I AM NOT THE ENEMY

I Am Not The Enemy - Poster by Mark Vallen ©
Poster by Mark Vallen ©

I Am Not The Enemy
Free downloadable, 11 x 17 poster.

Download and publish the poster on any printer that takes 11 x 17 inch paper. Poster available here.

Print and display this poster for solidarity, unity, and compassion, and to express your opposition to xenophobia, and racism.

— // —

I first published this poster in the weeks following the heinous terrorist attacks of September 11, 2001, when thousands of hate crimes directed at Muslim Americans, or those thought to be Arabs, were occurring across the United States. Some of those attacks resulted in murder.

It was the case of Balbir Singh Sodhi that drove me to create my pencil on paper drawing, which I then published as a poster against hate crimes. Mr. Sodhi, a turban-wearing Sikh and proprietor of a gas station in Mesa, Arizona, was gunned down by a “patriot” that hours before, had bragged in a bar about wanting to “kill the ragheads responsible for September 11.” That murderer now sits on death row, but the racist xenophobia that motivated him is alive and growing in the United States, where anti-Muslim hatred and incitement has reached a boiling point.

On the afternoon of February 10, 2015, three young Muslims, twenty-three-year-old Deah Shaddy Barakat, his twenty-one-year-old wife Yusor Mohammad Abu-Salha, and her 19-year-old sister Razan Mohammad Abu-Salha, were found murdered in their home in Chapel Hill, North Carolina. A 46-year old white man was arrested as the suspected killer.

Deah Shaddy Barakat and Yusor Mohammad Abu-Salha had been married for just a month.

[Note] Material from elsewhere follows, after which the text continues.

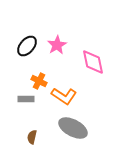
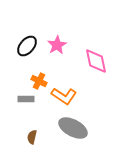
pink diamond: moved 3 px right, 1 px up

Deah was a dental student that organized free dental care for the homeless of Durham, North Carolina. He was also raising money to provide free dental care to refugee children in Turkey fleeing the devastating war in Syria. His wife Yusor was a talented artist and videographer. Her sister Razan did fundraising for a charity group that helped deaf Muslims.

It took days for the U.S. press to notice the killings while the twitterverse exploded with horror and outrage, lambasting the media for its almost non-existent coverage of the murders. Downplaying the possibility of a hate crime, the press has been reporting that the shooter might have killed the three over an argument concerning a parking space. But the unarmed students were found in their apartment, each with a bullet hole neatly placed in their heads. That was not an argument over parking… that was an assassination. I am deeply concerned that the media hems and haws over whether or not the killer was angry over a parking space or was actually motivated by a hatred of Muslims. I cannot image the horror and alarm Muslim Americans must feel at this moment.

The murder of the three young Muslims has become an international incident. United Nations spokesperson Stéphane Dujarric said: “At a time of troubling tensions stoked by those who seek to twist the teachings of faith and sow division, these three young people represented the best values of global citizenship and active community compassion to build a better world for all.”

On Feb. 11, 2015, at a daily briefing with the White House Press Secretary Josh Earnest, a reporter asked a question regarding the killing of the students, “Does the White House have any reaction?,” to which Earnest responded, “There’s no specific reaction from the White House.

On Feb. 12, 2015, U.S. ally President Recep Tayyip Erdogan of Turkey, sharply criticized President Obama for his “telling” silence over the murders. Erdogan remarked: “If you stay silent when faced with an incident like this, and don’t make a statement, the world will stay silent towards you. As politicians, we are responsible for everything that happens in our countries and we have to show our positions.” Erdogan chided, “I ask Mr. Obama, where are you, Mr. President?”

After mounting criticism, Obama finally made a short statement on Feb. 13, 2015. The president said the killings were “brutal and outrageous,” and that “No one in the United States of America should ever be targeted because of who they are, what they look like, or how they worship.” That those words sound refreshing in “the land of the free” should tell you just how deep the crisis of American democracy has become.

While Obama’s words were certainly true, they also smacked of hypocrisy. The president targets people outside of the U.S. for “what they look like, or how they worship.” In five years of his drone attacks on Pakistan, 2,400 people have been blown-up by drone fired hellfire missles. While the majority of fatalities were suffered by terrorists, an estimated 951 innocent civilians were also killed, including up to 200 children. You might say that the victims of the Nobel Peace Prize Laureate were simply “collatoral damage,” but I suggest you take that up with their parents.

I do not know what more I can say. I will let my 2001 poster do the talking for me.